Why do we say the pledge of allegiance more than once? Why are we constantly (some of us more than others) having to prove how much we bleed red, white, and blue? Why does it seem like our worldview, our country, our society is constantly on the verge of total collapse? I think it's because our freedom isn't free. I think it is because some people are more American than others. I think it's because some people get to be more free. Maybe we are teetering on the verge of a great American catastrophe because things aren't right, and things have never been right for some. Our pledge is an unwavering renewal to an ideal that doesn't exist for all. It's a tale of two Americas on so many different fronts. The bottom line is that people's experiences in the land of the free can vary drastically. Opportunity isn't given to all. Equality is a romanticized ideal. Meritocracy is a myth. 

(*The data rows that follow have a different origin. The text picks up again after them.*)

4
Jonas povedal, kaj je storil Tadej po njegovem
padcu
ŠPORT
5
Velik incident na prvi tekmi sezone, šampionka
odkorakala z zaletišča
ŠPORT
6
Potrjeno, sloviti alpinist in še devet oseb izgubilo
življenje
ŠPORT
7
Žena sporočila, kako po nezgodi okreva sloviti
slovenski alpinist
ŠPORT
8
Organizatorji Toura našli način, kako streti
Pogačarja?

Hard work, bootstrap theory, social mobility, and all the cliché prattle that is propagated in this nonexistent world of rugged, self-made Americana - they are all rhetoric that gives false hope to a system and systems that are designed to keep people, particularly when it comes to socioeconomic status where they are. You cannot pick yourself up by the boostraps if you don't have shoes to wear, are being kicked when you're down, and have nowhere to go. This country was made to work for one person in mind, and the unstated ideal of what the epitome of patriotism - interchangeable with nationalistic xenophobia - is supposed to be doesn't even know it. Don't call them out because even they themselves are missing a qualifier that makes all the difference. Rich. It's the ultimate injustice. Control the money and you control the people. How can those who have it all ever value those who don't have enough? It's the classist conundrum that has (probably not) plagued the minds of those implicated in its oppressive structures. Liberation is means to provide for yourself and your family, and way too many people do not have it.

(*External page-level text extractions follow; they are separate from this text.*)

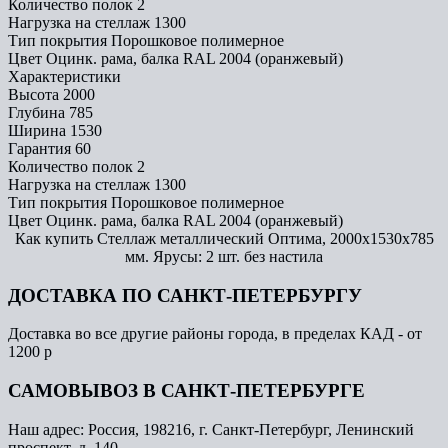
Количество полок
2
Нагрузка на стеллаж
1300
Тип покрытия
Порошковое полимерное
Цвет
Оцинк. рама, балка RAL 2004 (оранжевый)
Характеристики
Высота
2000
Глубина
785
Ширина
1530
Гарантия
60
Количество полок
2
Нагрузка на стеллаж
1300
Тип покрытия
Порошковое полимерное
Цвет
Оцинк. рама, балка RAL 2004 (оранжевый)
Как купить Стеллаж металлический Оптима, 2000x1530x785
мм. Ярусы: 2 шт. без настила
ДОСТАВКА ПО САНКТ-ПЕТЕРБУРГУ
Доставка во все другие районы города, в пределах КАД - от
1200 р
САМОВЫВОЗ В САНКТ-ПЕТЕРБУРГЕ
Наш адрес: Россия, 198216, г. Санкт-Петербург, Ленинский
проспект, д. 140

That is not to say our ways of life don't have their merits. A great many things have been accomplished here and change has come, is coming, and will come, but resting on our laurels in the antithesis of our purpose. What are we without constant and unabated critique? We have serious issues - many of them longstanding, and not addressing them does nothing more than perpetuate the problem. We live in different realities. The variation though is oftentimes truly inhumane, unspeakable, and downright decrepit. People are suffering. People deserve better. People deserve opportunity for education, for social literacy, and to be their best selves. They deserve the chance to make livable wages, to have affordable healthcare, and to life in safety. They deserve to live life free from the false accusation that some people are less, less than, less American, less worthy of life, and less human. We have to redefine what it means to be American. We need a definition that is not only more inclusive but represents the vastness of what American truly has been, is, and will continue to be. Dissent is American. Resistance is American. Change is American. Challenge in American. Truth is American. Justice is American. Freedom is American - full-fledged, equitable/equal, and unconditional - for all; not just those deemed to matter.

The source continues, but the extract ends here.